* **Your instructions**
Work out how many lines in the entries below include the word "Release", and give only that figure.
=== Begin Enclosure ===
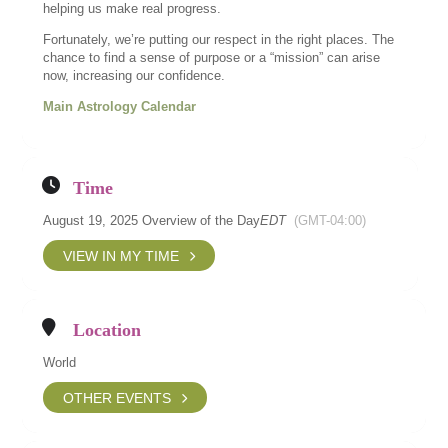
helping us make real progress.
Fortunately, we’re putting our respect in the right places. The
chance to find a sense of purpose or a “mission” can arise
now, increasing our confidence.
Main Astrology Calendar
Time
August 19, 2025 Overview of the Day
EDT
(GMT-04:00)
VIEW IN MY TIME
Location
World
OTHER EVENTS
=== End Enclosure ===
=== Begin Enclosure ===
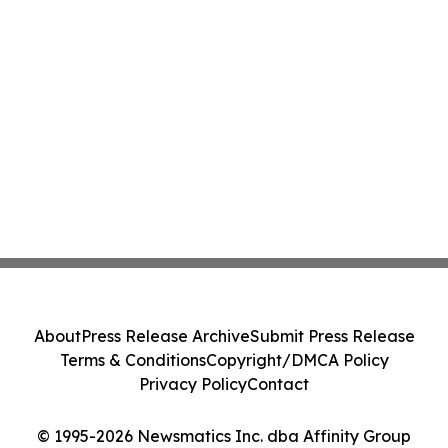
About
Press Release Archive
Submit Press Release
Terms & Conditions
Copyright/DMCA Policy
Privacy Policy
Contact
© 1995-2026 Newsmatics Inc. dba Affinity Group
=== End Enclosure ===
* **Problem solution**
2